Activity: Looking at the records below, count how many lines contain the string "processing". Give that number alone.

Supplied records:

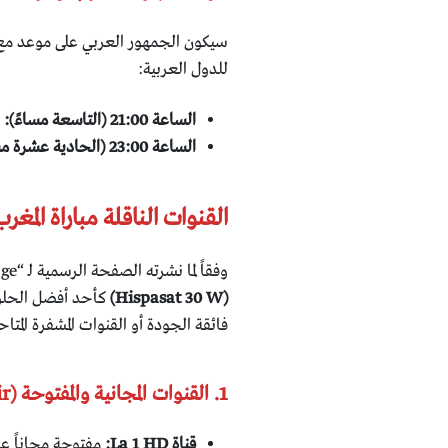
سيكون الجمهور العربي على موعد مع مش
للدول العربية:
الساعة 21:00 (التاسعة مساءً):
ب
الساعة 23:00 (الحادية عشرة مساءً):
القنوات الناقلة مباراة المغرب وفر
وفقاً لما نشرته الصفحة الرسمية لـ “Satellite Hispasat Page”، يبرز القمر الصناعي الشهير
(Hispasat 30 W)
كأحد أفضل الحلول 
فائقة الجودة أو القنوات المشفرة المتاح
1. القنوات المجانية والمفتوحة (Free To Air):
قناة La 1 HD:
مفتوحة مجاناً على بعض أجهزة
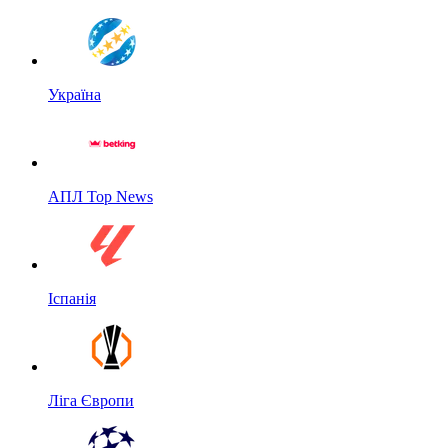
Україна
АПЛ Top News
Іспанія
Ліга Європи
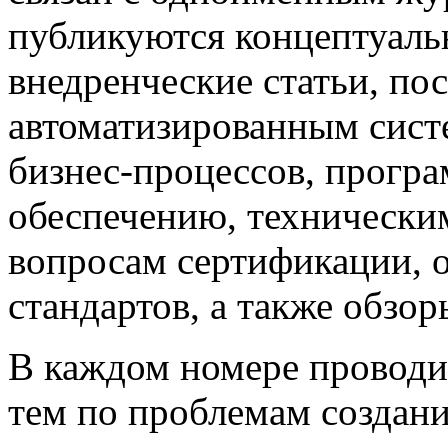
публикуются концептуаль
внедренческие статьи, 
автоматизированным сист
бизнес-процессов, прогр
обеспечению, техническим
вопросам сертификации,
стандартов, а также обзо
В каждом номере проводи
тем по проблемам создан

--

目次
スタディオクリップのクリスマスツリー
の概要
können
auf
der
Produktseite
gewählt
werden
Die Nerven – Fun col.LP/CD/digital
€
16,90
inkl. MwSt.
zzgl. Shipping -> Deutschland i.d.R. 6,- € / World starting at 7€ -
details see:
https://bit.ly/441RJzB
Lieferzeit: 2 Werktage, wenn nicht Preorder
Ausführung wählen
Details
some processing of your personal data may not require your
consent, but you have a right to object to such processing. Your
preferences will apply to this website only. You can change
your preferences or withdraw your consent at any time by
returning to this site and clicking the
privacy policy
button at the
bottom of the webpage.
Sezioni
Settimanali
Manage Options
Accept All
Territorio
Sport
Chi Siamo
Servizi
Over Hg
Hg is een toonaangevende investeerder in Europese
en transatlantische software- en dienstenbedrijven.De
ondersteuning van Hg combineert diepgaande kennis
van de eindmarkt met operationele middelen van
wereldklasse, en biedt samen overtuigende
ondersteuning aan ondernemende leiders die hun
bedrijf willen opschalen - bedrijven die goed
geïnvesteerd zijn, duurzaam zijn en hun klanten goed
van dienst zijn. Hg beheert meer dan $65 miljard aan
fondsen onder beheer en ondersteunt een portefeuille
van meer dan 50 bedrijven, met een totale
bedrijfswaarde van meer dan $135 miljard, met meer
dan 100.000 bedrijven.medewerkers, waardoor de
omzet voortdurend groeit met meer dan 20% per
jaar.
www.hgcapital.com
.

Answer space: 2